> [Problem to work on]: The answer must reproduce all of the data below exactly and contain no images.

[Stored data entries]
☆ ☆ ☆ ☆
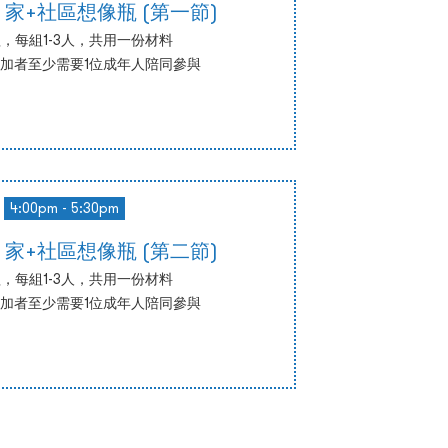
 家+社區想像瓶 (第一節)
，每組1-3人，共用一份材料
參加者至少需要1位成年人陪同參與
4:00pm - 5:30pm
 家+社區想像瓶 (第二節)
，每組1-3人，共用一份材料
參加者至少需要1位成年人陪同參與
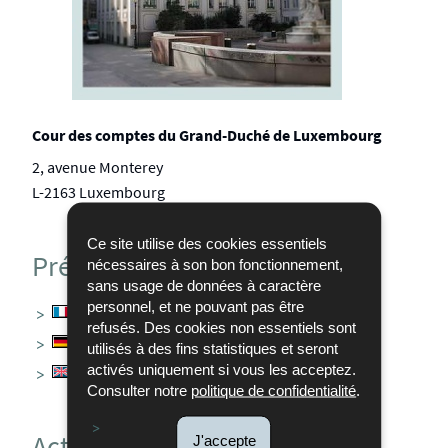
Cour des comptes du Grand-Duché de Luxembourg
2, avenue Monterey
L-2163 Luxembourg
Ce site utilise des cookies essentiels
Présentation
nécessaires à son bon fonctionnement,
sans usage de données à caractère
personnel, et ne pouvant pas être
La Cour des comptes
refusés. Des cookies non essentiels sont
Der Rechnungshof
utilisés à des fins statistiques et seront
activés uniquement si vous les acceptez.
The Court of Auditors
Consulter notre
politique de confidentialité
.
Actualités
J'accepte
☆ ☆ ☆ ☆
> [Written reply]:
 家+社區想像瓶 (第一節)
，每組1-3人，共用一份材料
參加者至少需要1位成年人陪同參與
4:00pm - 5:30pm
 家+社區想像瓶 (第二節)
，每組1-3人，共用一份材料
參加者至少需要1位成年人陪同參與
Cour des comptes du Grand-Duché de Luxembourg
2, avenue Monterey
L-2163 Luxembourg
Ce site utilise des cookies essentiels
Présentation
nécessaires à son bon fonctionnement,
sans usage de données à caractère
personnel, et ne pouvant pas être
La Cour des comptes
refusés. Des cookies non essentiels sont
Der Rechnungshof
utilisés à des fins statistiques et seront
activés uniquement si vous les acceptez.
The Court of Auditors
Consulter notre
politique de confidentialité
.
Actualités
J'accepte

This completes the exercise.